Auf ihrer Internetseite spricht die Partei „Die Basis“ von einem „Corona-Skandal“ und unterstellt Politik und Medien, die Bevölkerung „in einem Zustand der ständigen Angst und Sorge“ zu halten. „Big Pharma“ habe die Regierungen „gekapert“, um Impfstoff zu verkaufen. Deutschland scheint ihr offenbar wie eine Diktatur vorzukommen: „Mit den Maßnahmen, die 2020 getroffen wurden, geht der Verlust unserer freiheitlich-demokratischen Grundordnung auf dem Wege des Notstandsrechts einher.“
Der Paderborner Historiker Peter Fäßler bescheinigt der Partei „populistische Züge“. Sie behaupte, das Land werde von Eliten statt vom Volk regiert. Außerdem lehne sie die Corona-Schutzmaßnahmen der Regierung ab und rate den Menschen, auf ihren eigenen Sachverstand zu vertrauen.

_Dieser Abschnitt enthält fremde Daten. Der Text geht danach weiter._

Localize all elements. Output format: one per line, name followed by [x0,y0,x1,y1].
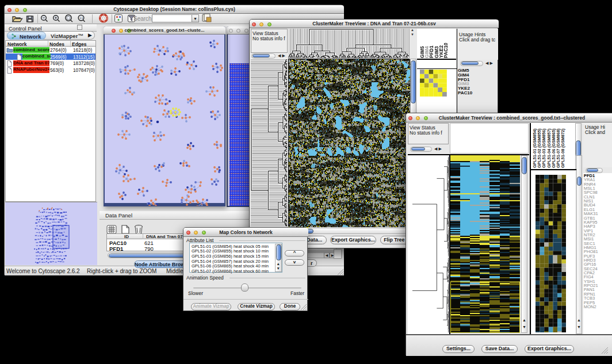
svg-text:1:1: 1:1 [79,17,83,20]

Der Geschichtswissenschaftler sagte dieser Zeitung: „Die Partei ist nicht bereit, die Expertise von Epidemiologen und Virusforschern zu akzeptieren – und schon gar nicht die gesundheitspolitischen Maßnahmen der Regierung.“ Allerdings werde die Existenz von Corona nicht geleugnet. Die Basis sei im esoterisch-anthroposophischen Bereich beheimatet, erläuterte der Experte. An die Stelle der repräsentativen Demokratie mit der Vertretung des Volkes in den Parlamenten wünsche sich die Partei die direkte Demokratie mit Volksentscheiden. Weil es sich bei der Partei um eine „stark anlassbezogene Gründung“ handele, hält es Peter Fäßler für möglich, dass sie nach Ende der Corona-Pandemie wieder verschwindet: „Viele werden dann vermutlich im Umfeld der AfD weiter aktiv sein.“
Apropos AfD: Mit ihr war das Theater Paderborn im Sommer 2018 heftig aneinandergeraten. Wie mehrfach berichtet, hatte die Art, wie das Stück „Andorra“ von Max Frisch im Spielzeitheft angekündigt worden war, den Kreisverband der AfD dazu veranlasst, Strafanzeige gegen das Theater wegen Verleumdung und Volksverhetzung zu stellen. In einer Grafik waren unter dem Hakenkreuz der Nazis und dem Logo der AfD die jeweils deutlich gestiegenen Wahlergebnisse der NSDAP aus den Jahren 1928 und 1932 sowie der AfD von 2013 bis 2017 untereinandergestellt und durch zwei Zahlen ergänzt worden – die der sechs Millionen ermordeten Juden und die der 681 antisemitischen Straftaten im ersten Halbjahr 2017 in Deutschland. Während die AfD sich mit der NSDAP gleichgesetzt fühlte, sagte die Intendantin Katharina Kreuzhage, die Grafik sei von der Kunstfreiheit gedeckt und suggeriere auch gar nicht, dass alle AfD-Mitglieder den Holocaust goutieren würden. Die Strafanzeige blieb folgenlos.
Zurück zur Partei „Die Basis“. Die Frage, ob sie vom NRW-Verfassungsschutz beobachtet wird, beantwortete das Innenministerium nicht direkt: „Der NRW-Verfassungsschutz gibt über die im Verfassungsschutzbericht erwähnten Organisationen hinaus grundsätzlich keine Auskunft über seine Beobachtungsobjekte.“ Eine Nichterwähnung lasse aber „keine Rückschlüsse darauf zu, ob eine Organisation tatsächlich beobachtet wird oder nicht“.